# FOR TRAIN SPLIT OF ONLY 2K

## Imports

In [None]:
import tensorflow_datasets as tfds
import torch
from torch.utils.data import DataLoader, TensorDataset
import numpy as np
import torch.nn as nn
import torch.optim as optim
import matplotlib.pyplot as plt
import seaborn as sns
from sklearn.metrics import confusion_matrix, ConfusionMatrixDisplay

## Data perparation

In [None]:
# Loading
(train_data, test_data), ds_info = tfds.load(
    'mnist_corrupted/identity',
    split=['train[:2000]', 'test[:2000]'],
    as_supervised=True,
    with_info=True
)


def convert_to_numpy(dataset):
    return np.array([img.numpy() for img, _ in dataset])

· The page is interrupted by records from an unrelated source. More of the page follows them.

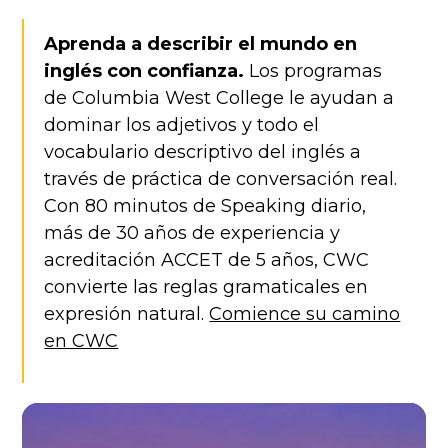
Aprenda a describir el mundo en
inglés con confianza.
Los programas
de Columbia West College le ayudan a
dominar los adjetivos y todo el
vocabulario descriptivo del inglés a
través de práctica de conversación real.
Con 80 minutos de Speaking diario,
más de 30 años de experiencia y
acreditación ACCET de 5 años, CWC
convierte las reglas gramaticales en
expresión natural.
Comience su camino
en CWC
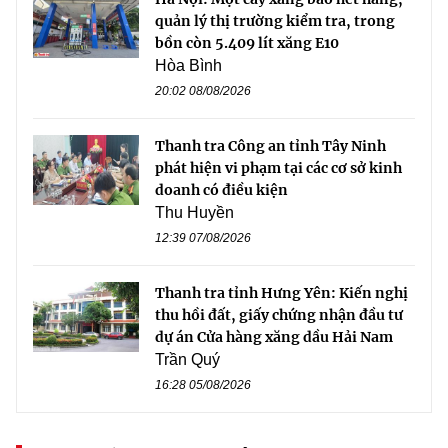
quản lý thị trường kiểm tra, trong
bồn còn 5.409 lít xăng E10
Hòa Bình
20:02 08/08/2026
Thanh tra Công an tỉnh Tây Ninh
phát hiện vi phạm tại các cơ sở kinh
doanh có điều kiện
Thu Huyền
12:39 07/08/2026
Thanh tra tỉnh Hưng Yên: Kiến nghị
thu hồi đất, giấy chứng nhận đầu tư
dự án Cửa hàng xăng dầu Hải Nam
Trần Quý
16:28 05/08/2026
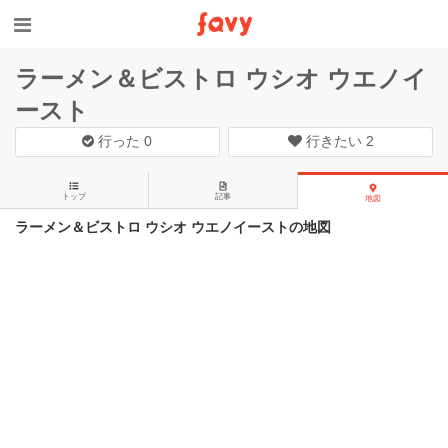
ラーメン＆ビストロ ウシオ ウエノイ
ースト
行った
0
行きたい
2
トップ
記事
地図
ラーメン＆ビストロ ウシオ ウエノイーストの地図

train_images = convert_to_numpy(train_data)
test_images = convert_to_numpy(test_data)


train_images = torch.Tensor(train_images / 255.0).unsqueeze(1).squeeze(-1)
test_images = torch.Tensor(test_images / 255.0).unsqueeze(1).squeeze(-1)

# Creating DataLoader
batch_size = 128
train_dataset = TensorDataset(train_images)
test_dataset = TensorDataset(test_images)

train_loader = DataLoader(train_dataset, batch_size=batch_size, shuffle=True)
test_loader = DataLoader(test_dataset, batch_size=batch_size, shuffle=False)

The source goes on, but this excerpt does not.